Bates endured many attempts to harass and intimidate her, including rocks thrown through her window, gunshots fired at her house, dynamite exploded near her house, and crosses burned on her lawn. In late October 1957 she was arrested under a newly enacted ordinance that required officials of organizations to supply information regarding membership, donors, amounts of contributions, and expenditures. Although she was found guilty under the ordinance, the conviction was later overturned by the Supreme Court on grounds that the ordinance requirement interfered with the members'freedom of association (Bates v. City of Little Rock, 361 U.S. 516, 80 S. Ct. 412, 4 L. Ed. 480 [1960]). In 1959 Bates and her husband were forced to close the State Press for financial reasons.

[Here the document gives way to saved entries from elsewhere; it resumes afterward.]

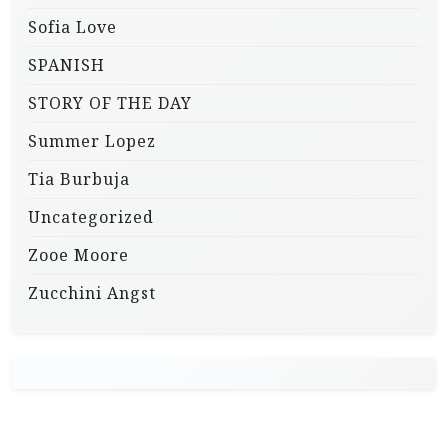
Sofia Love
SPANISH
STORY OF THE DAY
Summer Lopez
Tia Burbuja
Uncategorized
Zooe Moore
Zucchini Angst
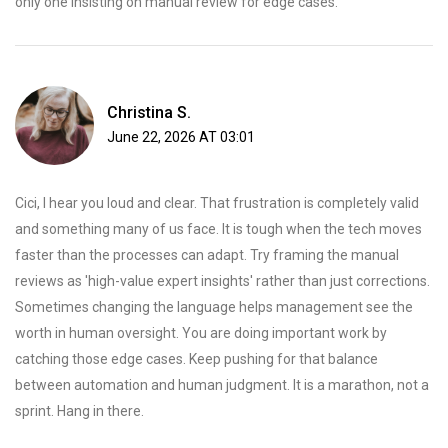
only one insisting on manual review for edge cases.
Christina S.
June 22, 2026 AT 03:01
Cici, I hear you loud and clear. That frustration is completely valid
and something many of us face. It is tough when the tech moves
faster than the processes can adapt. Try framing the manual
reviews as 'high-value expert insights' rather than just corrections.
Sometimes changing the language helps management see the
worth in human oversight. You are doing important work by
catching those edge cases. Keep pushing for that balance
between automation and human judgment. It is a marathon, not a
sprint. Hang in there.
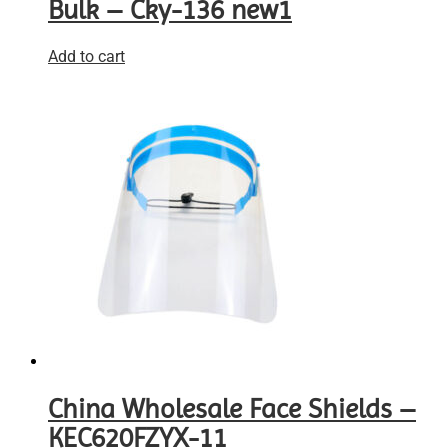
Bulk – Cky-136 new1
Add to cart
China Wholesale Face Shields –
KEC620FZYX-11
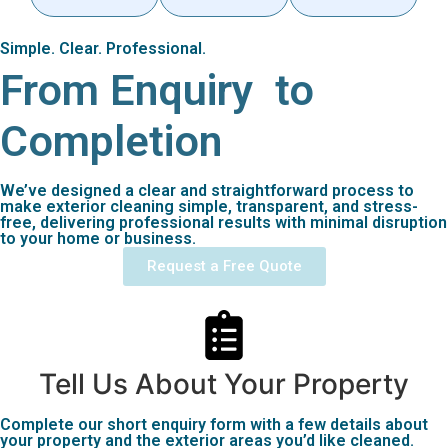
Simple. Clear. Professional.
From Enquiry
to
Completion
We’ve designed a clear and straightforward process to
make exterior cleaning simple, transparent, and stress-
free, delivering professional results with minimal disruption
to your home or business.
Request a Free Quote
Tell Us About Your Property
Complete our short enquiry form with a few details about
your property and the exterior areas you’d like cleaned.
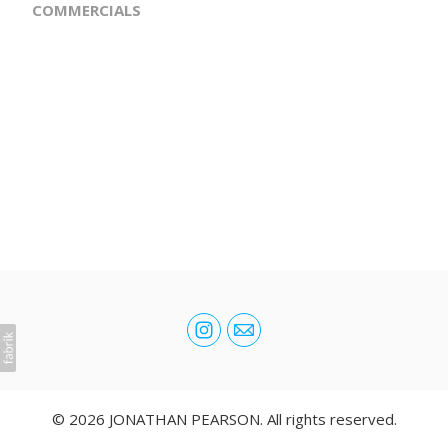
COMMERCIALS
© 2026 JONATHAN PEARSON. All rights reserved.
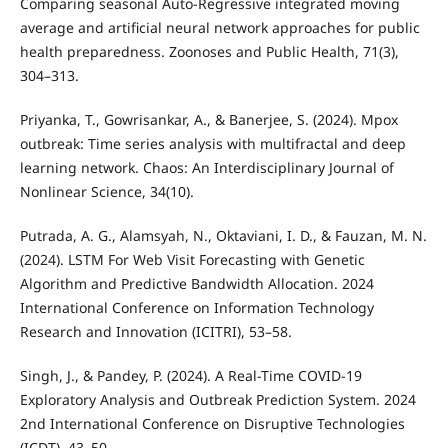
Comparing seasonal Auto-Regressive integrated moving
average and artificial neural network approaches for public
health preparedness. Zoonoses and Public Health, 71(3),
304–313.
Priyanka, T., Gowrisankar, A., & Banerjee, S. (2024). Mpox
outbreak: Time series analysis with multifractal and deep
learning network. Chaos: An Interdisciplinary Journal of
Nonlinear Science, 34(10).
Putrada, A. G., Alamsyah, N., Oktaviani, I. D., & Fauzan, M. N.
(2024). LSTM For Web Visit Forecasting with Genetic
Algorithm and Predictive Bandwidth Allocation. 2024
International Conference on Information Technology
Research and Innovation (ICITRI), 53–58.
Singh, J., & Pandey, P. (2024). A Real-Time COVID-19
Exploratory Analysis and Outbreak Prediction System. 2024
2nd International Conference on Disruptive Technologies
(ICDT), 43–50.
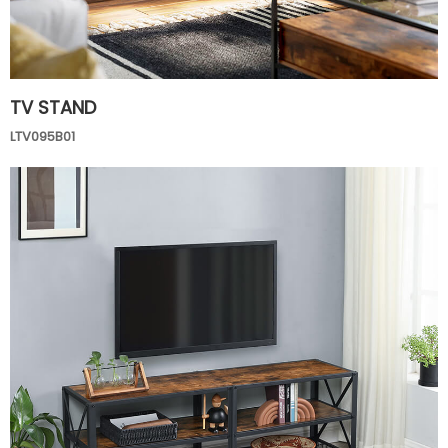
TV STAND
LTV095B01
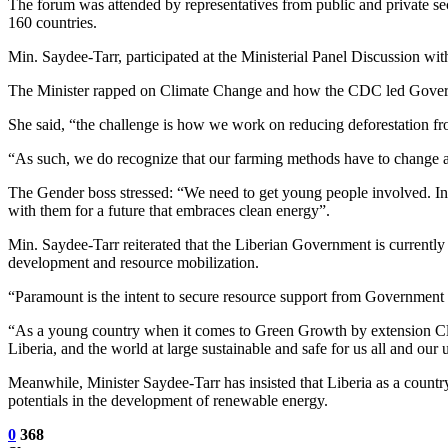
The forum was attended by representatives from public and private sec
160 countries.
Min. Saydee-Tarr, participated at the Ministerial Panel Discussion wi
The Minister rapped on Climate Change and how the CDC led Governm
She said, “the challenge is how we work on reducing deforestation fro
“As such, we do recognize that our farming methods have to change a
The Gender boss stressed: “We need to get young people involved. In 
with them for a future that embraces clean energy”.
Min. Saydee-Tarr reiterated that the Liberian Government is currently
development and resource mobilization.
“Paramount is the intent to secure resource support from Government 
“As a young country when it comes to Green Growth by extension Clima
Liberia, and the world at large sustainable and safe for us all and our
Meanwhile, Minister Saydee-Tarr has insisted that Liberia as a country
potentials in the development of renewable energy.
0
368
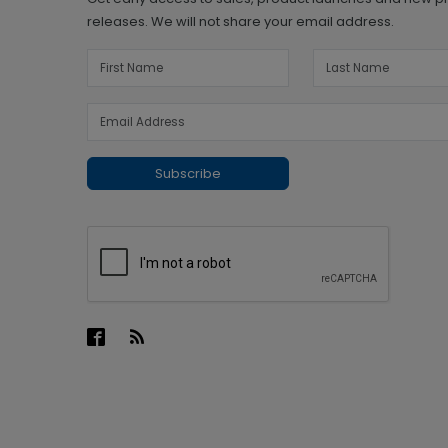
releases. We will not share your email address.
Subscribe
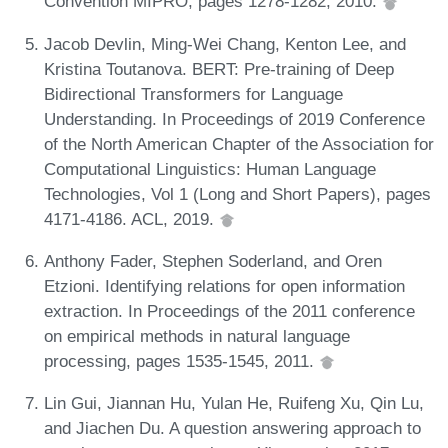
Convention MIPRO, pages 1278-1282, 2010.
Jacob Devlin, Ming-Wei Chang, Kenton Lee, and
Kristina Toutanova. BERT: Pre-training of Deep
Bidirectional Transformers for Language
Understanding. In Proceedings of 2019 Conference
of the North American Chapter of the Association for
Computational Linguistics: Human Language
Technologies, Vol 1 (Long and Short Papers), pages
4171-4186. ACL, 2019.
Anthony Fader, Stephen Soderland, and Oren
Etzioni. Identifying relations for open information
extraction. In Proceedings of the 2011 conference
on empirical methods in natural language
processing, pages 1535-1545, 2011.
Lin Gui, Jiannan Hu, Yulan He, Ruifeng Xu, Qin Lu,
and Jiachen Du. A question answering approach to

Through all the harassment Bates remained determined to keep the wheels of the integration movement going forward. After closing the newspaper she traveled throughout the United States working on behalf of the Democratic National Committee and the Johnson administration's antipoverty programs. In 1965 she suffered a stroke and returned to Little Rock, but she continued to be active in the NAACP and in 1967 was elected to its national board. In 1968 she moved to Mitchellville, Arkansas, to organize the Mitchellville Office of Economic Opportunity Self-Help Project. The project was responsible for new water and sewer systems, paved streets, a community center, and a swimming pool.

In 1984 Bates revived the State Press and was awarded honorary degrees by the University of Arkansas and Washington University. In 1986 the University of Arkansas Press published a reprint edition of her autobiography, The Long Shadow of Little Rock, and in 1988 the book received the American Book Award, the first reprint edition to be given that honor.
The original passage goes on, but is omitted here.